Example of inferring phenotypes

SNPedia contains the gs237 criteria for determining whether a person has blue eyes. At http://snpedia.com/index.php/Gs237/criteria the rule set says:


In C++ this would be:

static bool gs237(const Genome& genome)
  return genome[ 4778241] ==  CC
      && genome[12913832] ==  GG
      && genome[ 7495174] ==  AA
      && genome[ 8028689] ==  TT
      && genome[ 7183877] ==  CC
      && genome[ 1800401] == ~CC;

The only thing to note is each SNP's orientation. 23andMe uses positive orientation, while SNPedia has varying orientation. That's why we flip the orientation in the last check for the rs1800401 SNP

In Python, this can be done in any number of ways, but one way is to use the Genome.match function:

all(genome.match((("rs4778241",  "CC"),
                  ("rs12913832", "GG"),
                  ("rs7495174",  "AA"),
                  ("rs8028689",  "TT"),
                  ("rs7183877",  "CC"),
                  ("rs1800401",  "GG"))))

Example reports

I've implemented some of the 23andMe health reports, traits and conditions. You can see the content here:

Note that there might very well be errors in the above reports, so use with care! In particular, the odds ratios are most likely very incorrect.
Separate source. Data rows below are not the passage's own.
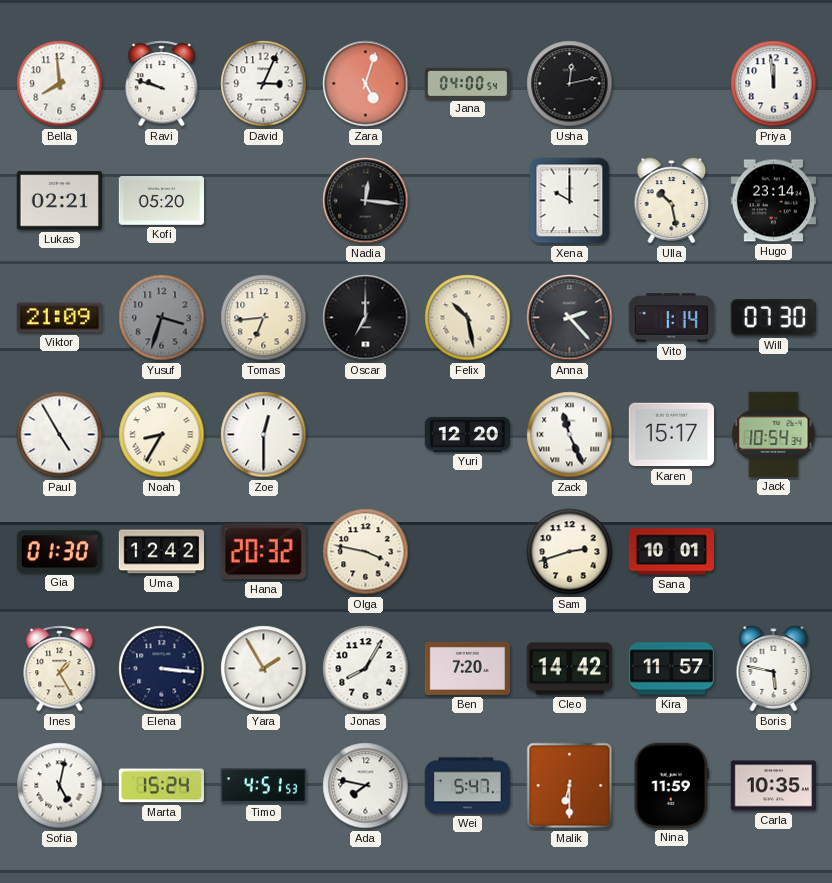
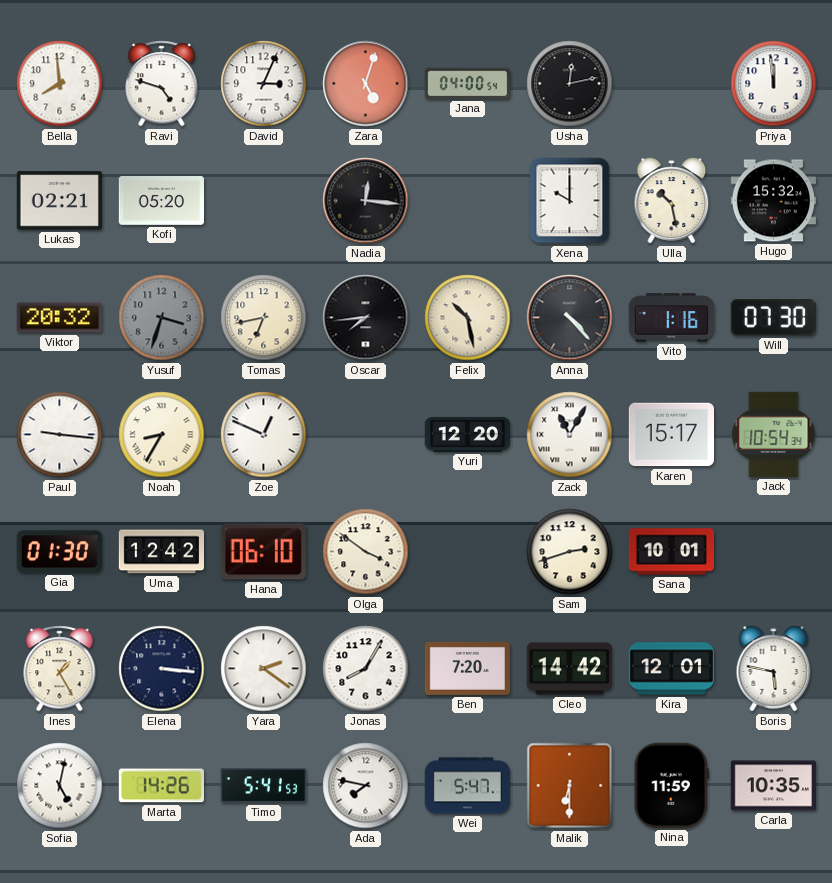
Ravi: 9:48 -> 4:48
Hugo: 23:14 -> 15:32
Viktor: 21:09 -> 20:32
Tomas: 6:44 -> 6:43
Oscar: 7:00 -> 7:44
Anna: 2:23 -> 4:23
Vito: 1:14 -> 1:16
Paul: 4:55 -> 9:16
Zoe: 12:30 -> 12:49
Zack: 11:26 -> 11:05
Hana: 20:32 -> 06:10
Olga: 3:47 -> 3:51
Yara: 1:55 -> 2:21
Kira: 11:57 -> 12:01
Marta: 15:24 -> 14:26
Timo: 4:51 -> 5:41
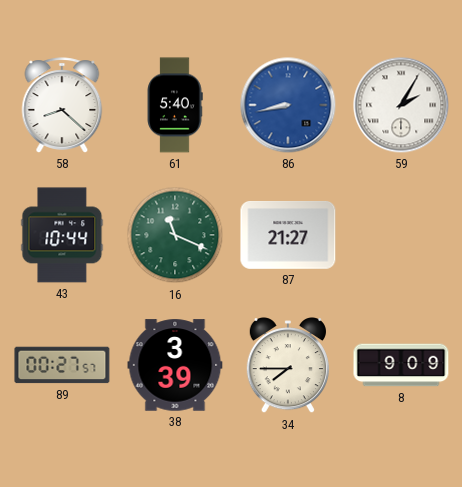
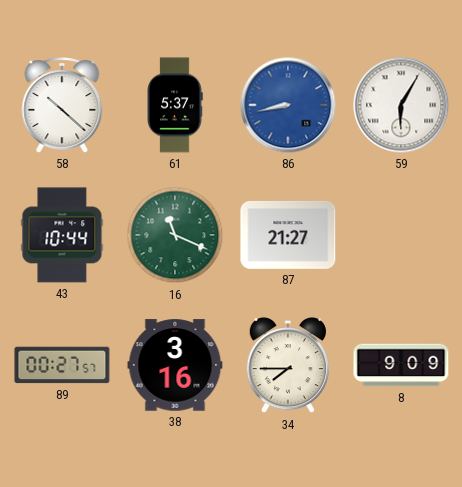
58: 8:22 -> 10:22
61: 5:40 -> 5:37
59: 2:05 -> 6:05
38: 3:39 -> 3:16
The best bet is the traits. These should be correct, as well as some simple health reports. So, the main goal is for this to be educational. In other words, explore on your own.


Copyright (C) 2014, 2016 Christian Stigen Larsen

Distributed under GPL v3 or later. See the file COPYING for the full license. This software makes use of open source software; see LICENSES for details.

Additional disclaimer

In addition to the GPL v3 license terms, and given that this code deals with health-related issues, I want to stress that the provided code most likely contains errors, or invalid genome reports. Results from this code must be interpreted as HIGHLY SPECULATIVE and may even be downright INCORRECT. Always consult a medical expert for guidance. I take NO RESPONSIBILITY whatsoever for any consequences of using this code, including but not limited to loss of life, money, spuses, self-esteem and so on. Use at YOUR OWN RISK.

The indended use is for casual, educational purposes. If this code is used for research purposes, I would be happy if you should cite me. If so, beware that the parser code may contain serious errors. I would advise you to check for updates, and also to double-check results with other parsers.